Saved entries >>
============

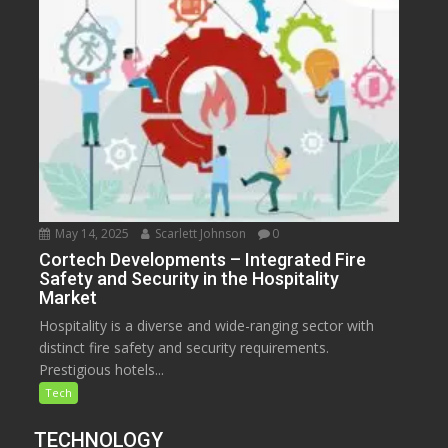
May 14, 2025
Scarlett Johnson
0
Cortech Developments – Integrated Fire
Safety and Security in the Hospitality
Market
Hospitality is a diverse and wide-ranging sector with
distinct fire safety and security requirements.
Prestigious hotels...
Tech
TECHNOLOGY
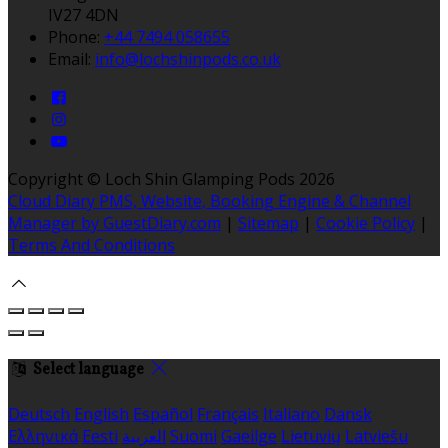
IV27 4DN
Phone:
+44 7494 058655
Email:
info@lochshinpods.co.uk
Copyright ©
Loch Shin Glamping Pods 2026
Cloud Diary PMS, Website, Booking Engine & Channel
Manager by GuestDiary.com
|
Sitemap
|
Cookie Policy
|
Terms And Conditions
Select language
Deutsch
English
Español
Français
Italiano
Dansk
Ελληνικά
Eesti
العربية
Suomi
Gaeilge
Lietuvių
Latviešu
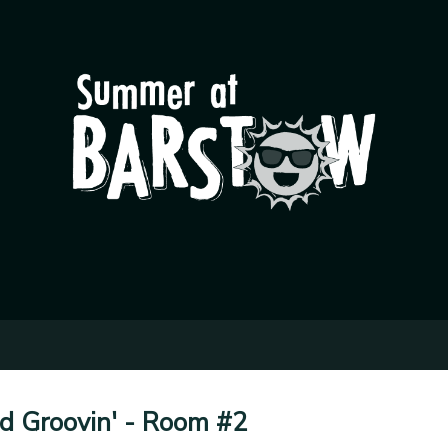
nd Groovin' - Room #2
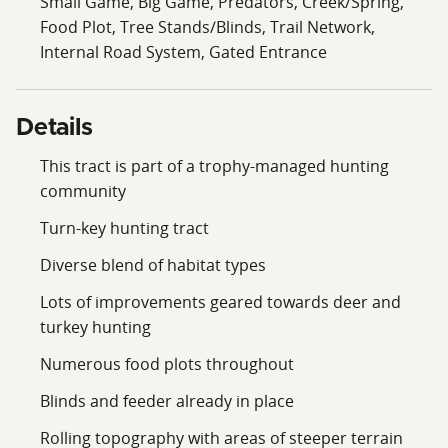
Small Game, Big Game, Predators, Creek/Spring,
Food Plot, Tree Stands/Blinds, Trail Network,
Internal Road System, Gated Entrance
Details
This tract is part of a trophy-managed hunting
community
Turn-key hunting tract
Diverse blend of habitat types
Lots of improvements geared towards deer and
turkey hunting
Numerous food plots throughout
Blinds and feeder already in place
Rolling topography with areas of steeper terrain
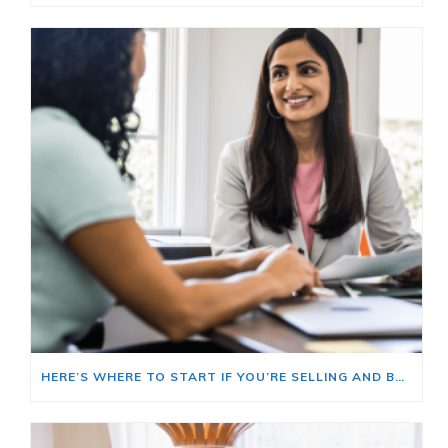
HERE’S WHERE TO START IF YOU’RE SELLING AND BUYING AT THE SAME TIME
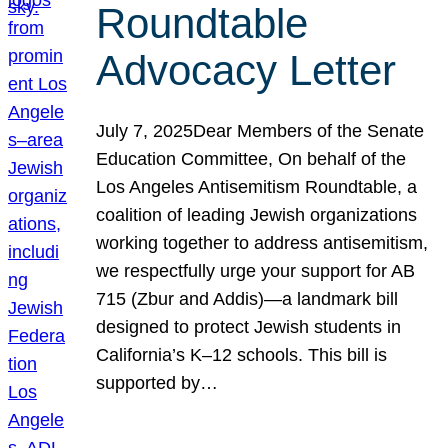
Roundtable
Advocacy Letter
July 7, 2025Dear Members of the Senate
Education Committee, On behalf of the
Los Angeles Antisemitism Roundtable, a
coalition of leading Jewish organizations
working together to address antisemitism,
we respectfully urge your support for AB
715 (Zbur and Addis)—a landmark bill
designed to protect Jewish students in
California’s K–12 schools. This bill is
supported by…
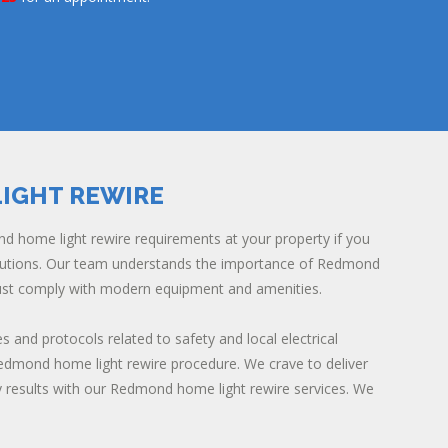
IGHT REWIRE
d home light rewire requirements at your property if you
olutions. Our team understands the importance of Redmond
ust comply with modern equipment and amenities.
es and protocols related to safety and local electrical
Redmond home light rewire procedure. We crave to deliver
y results with our Redmond home light rewire services. We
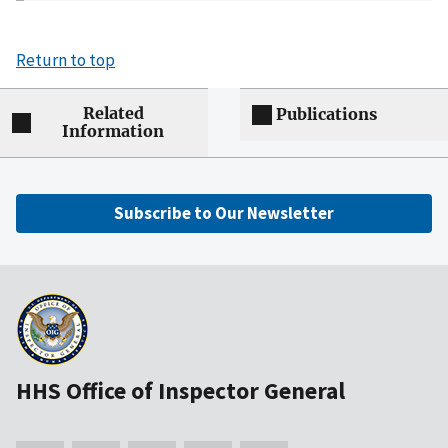
Return to top
Related
Publications
Information
Subscribe to Our Newsletter
HHS Office of Inspector General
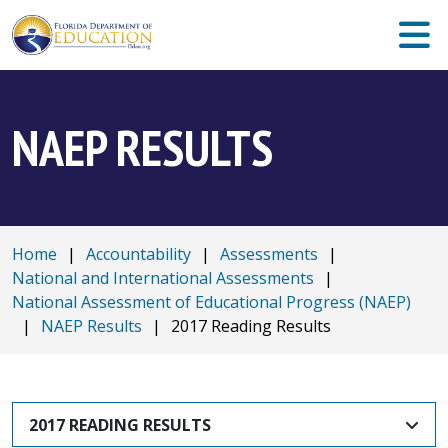
NAEP RESULTS
Home
|
Accountability
|
Assessments
|
National and International Assessments
|
National Assessment of Educational Progress (NAEP)
|
NAEP Results
|
2017 Reading Results
2017 READING RESULTS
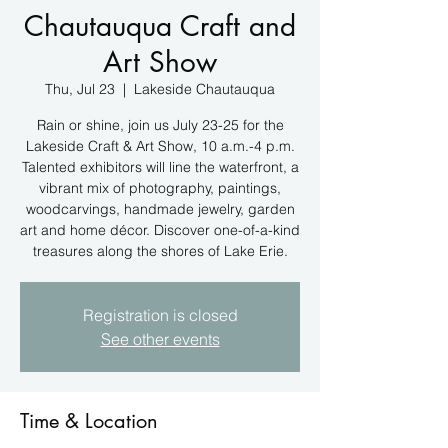
Chautauqua Craft and
Art Show
Thu, Jul 23
  |  
Lakeside Chautauqua
Rain or shine, join us July 23-25 for the
Lakeside Craft & Art Show, 10 a.m.-4 p.m.
Talented exhibitors will line the waterfront, a
vibrant mix of photography, paintings,
woodcarvings, handmade jewelry, garden
art and home décor. Discover one-of-a-kind
treasures along the shores of Lake Erie.
Registration is closed
See other events
Time & Location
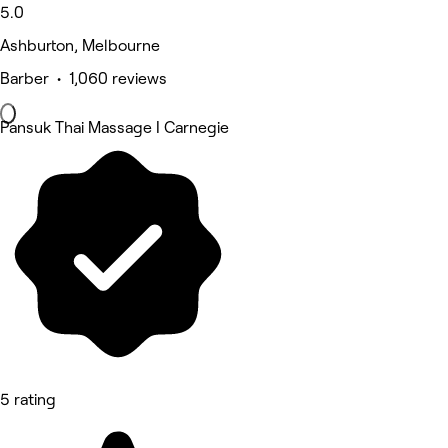
5.0
Ashburton, Melbourne
Barber • 1,060 reviews
Pansuk Thai Massage I Carnegie
5 rating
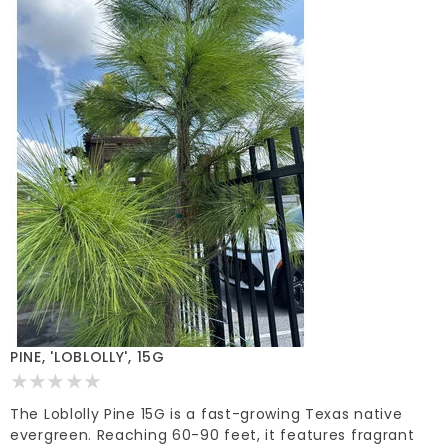
PINE, 'LOBLOLLY', 15G
The Loblolly Pine 15G is a fast-growing Texas native
evergreen. Reaching 60-90 feet, it features fragrant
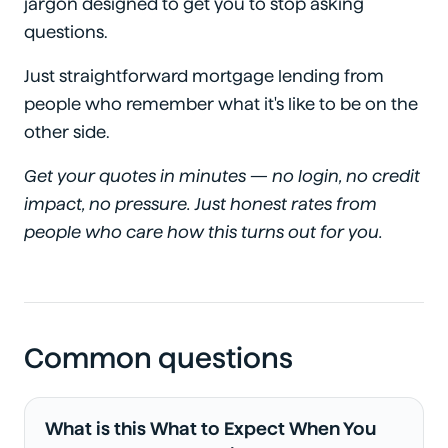
jargon designed to get you to stop asking
questions.
Just straightforward mortgage lending from
people who remember what it's like to be on the
other side.
Get your quotes in minutes — no login, no credit
impact, no pressure. Just honest rates from
people who care how this turns out for you.
Common questions
What is this What to Expect When You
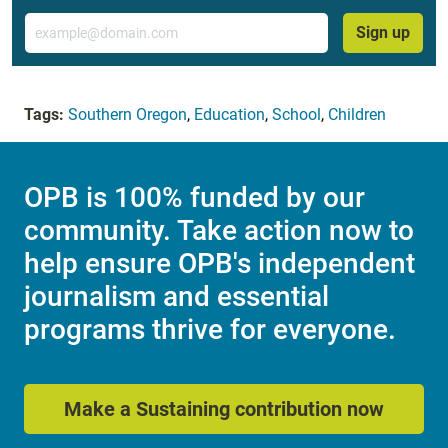
Email
Sign up
Tags:
Southern Oregon
,
Education
,
School
,
Children
OPB is 100% funded by our
community. Take action now to
help ensure OPB's independent
journalism and essential
programs thrive for everyone.
Make a Sustaining contribution now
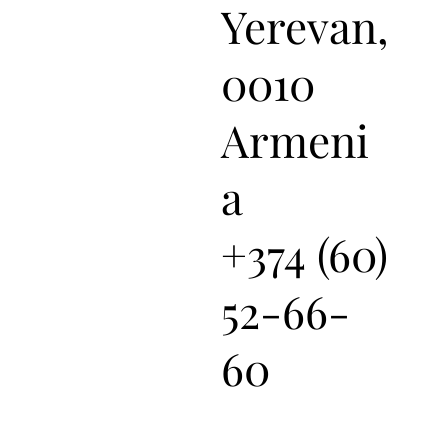
Yerevan,
0010
Armeni
a
+374 (60)
52-66-
60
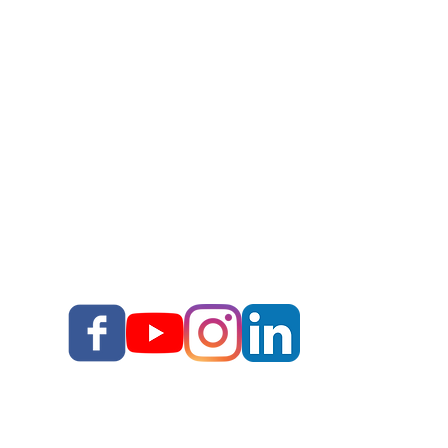
Story Upgrade Package
Story School
Books
Blog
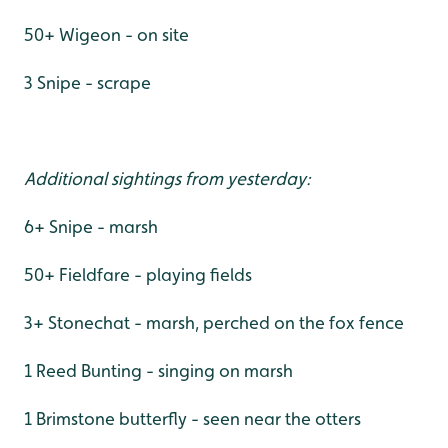
50+ Wigeon - on site
3 Snipe - scrape
Additional sightings from yesterday:
6+ Snipe - marsh
50+ Fieldfare - playing fields
3+ Stonechat - marsh, perched on the fox fence
1 Reed Bunting - singing on marsh
1 Brimstone butterfly - seen near the otters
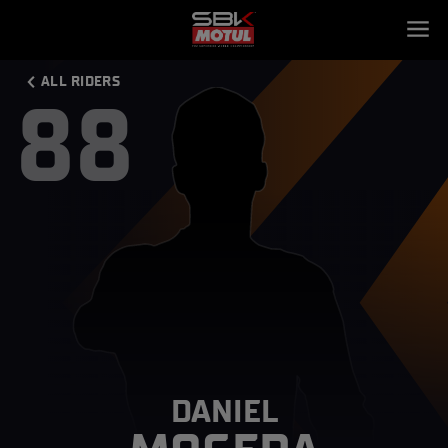
ALL RIDERS
88
DANIEL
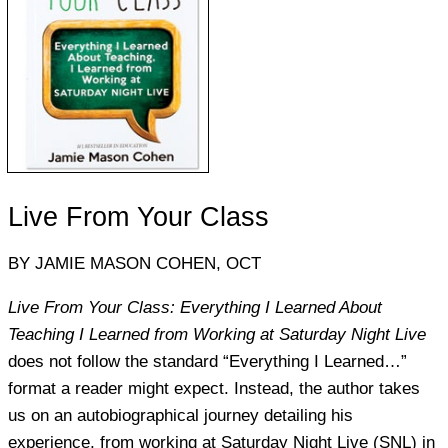
Live From Your Class
BY JAMIE MASON COHEN, OCT
Live From Your Class: Everything I Learned About
Teaching I Learned from Working at Saturday Night Live
does not follow the standard “Everything I Learned…”
format a reader might expect. Instead, the author takes
us on an autobiographical journey detailing his
experience, from working at Saturday Night Live (SNL) in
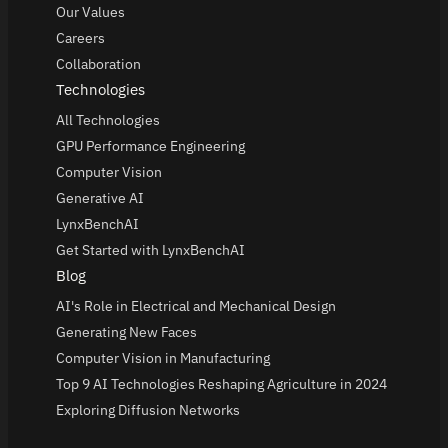
Our Values
Careers
Collaboration
Technologies
All Technologies
GPU Performance Engineering
Computer Vision
Generative AI
LynxBenchAI
Get Started with LynxBenchAI
Blog
AI's Role in Electrical and Mechanical Design
Generating New Faces
Computer Vision in Manufacturing
Top 9 AI Technologies Reshaping Agriculture in 2024
Exploring Diffusion Networks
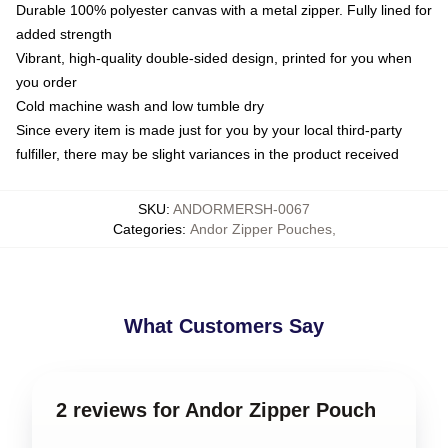
Durable 100% polyester canvas with a metal zipper. Fully lined for
added strength
Vibrant, high-quality double-sided design, printed for you when
you order
Cold machine wash and low tumble dry
Since every item is made just for you by your local third-party
fulfiller, there may be slight variances in the product received
SKU
:
ANDORMERSH-0067
Categories
:
Andor Zipper Pouches
,
What Customers Say
2 reviews for Andor Zipper Pouch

============

WORK INSTRUCTIONS >>
Exactly as written, please copy out the whole set of records, skipping images.

REPLY TO THE EXERCISE >>
May 14, 2025
Scarlett Johnson
0
Cortech Developments – Integrated Fire
Safety and Security in the Hospitality
Market
Hospitality is a diverse and wide-ranging sector with
distinct fire safety and security requirements.
Prestigious hotels...
Tech
TECHNOLOGY
IV27 4DN
Phone:
+44 7494 058655
Email:
info@lochshinpods.co.uk
Copyright ©
Loch Shin Glamping Pods 2026
Cloud Diary PMS, Website, Booking Engine & Channel
Manager by GuestDiary.com
|
Sitemap
|
Cookie Policy
|
Terms And Conditions
Select language
Deutsch
English
Español
Français
Italiano
Dansk
Ελληνικά
Eesti
العربية
Suomi
Gaeilge
Lietuvių
Latviešu
nd Groovin' - Room #2
Small Game, Big Game, Predators, Creek/Spring,
Food Plot, Tree Stands/Blinds, Trail Network,
Internal Road System, Gated Entrance
Details
This tract is part of a trophy-managed hunting
community
Turn-key hunting tract
Diverse blend of habitat types
Lots of improvements geared towards deer and
turkey hunting
Numerous food plots throughout
Blinds and feeder already in place
Rolling topography with areas of steeper terrain
HERE’S WHERE TO START IF YOU’RE SELLING AND BUYING AT THE SAME TIME
Roundtable
Advocacy Letter
July 7, 2025Dear Members of the Senate
Education Committee, On behalf of the
Los Angeles Antisemitism Roundtable, a
coalition of leading Jewish organizations
working together to address antisemitism,
we respectfully urge your support for AB
715 (Zbur and Addis)—a landmark bill
designed to protect Jewish students in
California’s K–12 schools. This bill is
supported by…
IGHT REWIRE
d home light rewire requirements at your property if you
olutions. Our team understands the importance of Redmond
ust comply with modern equipment and amenities.
es and protocols related to safety and local electrical
Redmond home light rewire procedure. We crave to deliver
y results with our Redmond home light rewire services. We
Return to top
Related
Publications
Information
Subscribe to Our Newsletter
HHS Office of Inspector General
NAEP RESULTS
Home
|
Accountability
|
Assessments
|
National and International Assessments
|
National Assessment of Educational Progress (NAEP)
|
NAEP Results
|
2017 Reading Results
2017 READING RESULTS
Chautauqua Craft and
Art Show
Thu, Jul 23
  |  
Lakeside Chautauqua
Rain or shine, join us July 23-25 for the
Lakeside Craft & Art Show, 10 a.m.-4 p.m.
Talented exhibitors will line the waterfront, a
vibrant mix of photography, paintings,
woodcarvings, handmade jewelry, garden
art and home décor. Discover one-of-a-kind
treasures along the shores of Lake Erie.
Registration is closed
See other events
Time & Location
5.0
Ashburton, Melbourne
Barber • 1,060 reviews
Pansuk Thai Massage I Carnegie
5 rating
PINE, 'LOBLOLLY', 15G
The Loblolly Pine 15G is a fast-growing Texas native
evergreen. Reaching 60-90 feet, it features fragrant
jargon designed to get you to stop asking
questions.
Just straightforward mortgage lending from
people who remember what it's like to be on the
other side.
Get your quotes in minutes — no login, no credit
impact, no pressure. Just honest rates from
people who care how this turns out for you.
Common questions
What is this What to Expect When You
Email
Sign up
Tags:
Southern Oregon
,
Education
,
School
,
Children
OPB is 100% funded by our
community. Take action now to
help ensure OPB's independent
journalism and essential
programs thrive for everyone.
Make a Sustaining contribution now
Yerevan,
0010
Armeni
a
+374 (60)
52-66-
60
Story Upgrade Package
Story School
Books
Blog
50+ Wigeon - on site
3 Snipe - scrape
Additional sightings from yesterday:
6+ Snipe - marsh
50+ Fieldfare - playing fields
3+ Stonechat - marsh, perched on the fox fence
1 Reed Bunting - singing on marsh
1 Brimstone butterfly - seen near the otters
ALL RIDERS
88
DANIEL
Live From Your Class
BY JAMIE MASON COHEN, OCT
Live From Your Class: Everything I Learned About
Teaching I Learned from Working at Saturday Night Live
does not follow the standard “Everything I Learned…”
format a reader might expect. Instead, the author takes
us on an autobiographical journey detailing his
experience, from working at Saturday Night Live (SNL) in
Our Values
Careers
Collaboration
Technologies
All Technologies
GPU Performance Engineering
Computer Vision
Generative AI
LynxBenchAI
Get Started with LynxBenchAI
Blog
AI's Role in Electrical and Mechanical Design
Generating New Faces
Computer Vision in Manufacturing
Top 9 AI Technologies Reshaping Agriculture in 2024
Exploring Diffusion Networks
Durable 100% polyester canvas with a metal zipper. Fully lined for
added strength
Vibrant, high-quality double-sided design, printed for you when
you order
Cold machine wash and low tumble dry
Since every item is made just for you by your local third-party
fulfiller, there may be slight variances in the product received
SKU
:
ANDORMERSH-0067
Categories
:
Andor Zipper Pouches
,
What Customers Say
2 reviews for Andor Zipper Pouch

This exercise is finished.